● PROBLEM
For the records that follow, restate each one word for word and leave the images behind.

● DATASET
========

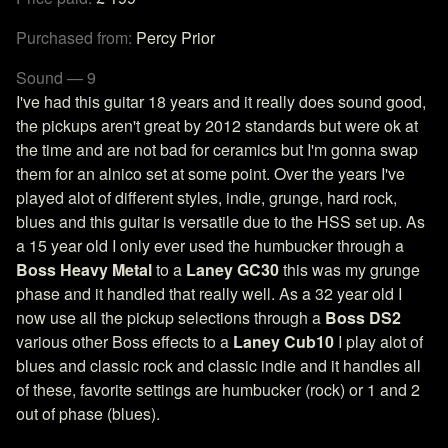
Purchased from:
Percy Prior
Sound — 9
I've had this guitar 18 years and it really does sound good,
the pickups aren't great by 2012 standards but were ok at
the time and are not bad for ceramics but I'm gonna swap
them for an alnico set at some point. Over the years I've
played alot of different styles, indie, grunge, hard rock,
blues and this guitar is versatile due to the HSS set up. As
a 15 year old I only ever used the humbucker through a
Boss Heavy Metal
to a
Laney GC30
this was my grunge
phase and it handled that really well. As a 32 year old I
now use all the pickup selections through a
Boss DS2
various other Boss effects to a
Laney Cub10
I play alot of
blues and classic rock and classic indie and it handles all
of these, favorite settings are humbucker (rock) or 1 and 2
out of phase (blues).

========

● TASK RESPONSE
Purchased from:
Percy Prior
Sound — 9
I've had this guitar 18 years and it really does sound good,
the pickups aren't great by 2012 standards but were ok at
the time and are not bad for ceramics but I'm gonna swap
them for an alnico set at some point. Over the years I've
played alot of different styles, indie, grunge, hard rock,
blues and this guitar is versatile due to the HSS set up. As
a 15 year old I only ever used the humbucker through a
Boss Heavy Metal
to a
Laney GC30
this was my grunge
phase and it handled that really well. As a 32 year old I
now use all the pickup selections through a
Boss DS2
various other Boss effects to a
Laney Cub10
I play alot of
blues and classic rock and classic indie and it handles all
of these, favorite settings are humbucker (rock) or 1 and 2
out of phase (blues).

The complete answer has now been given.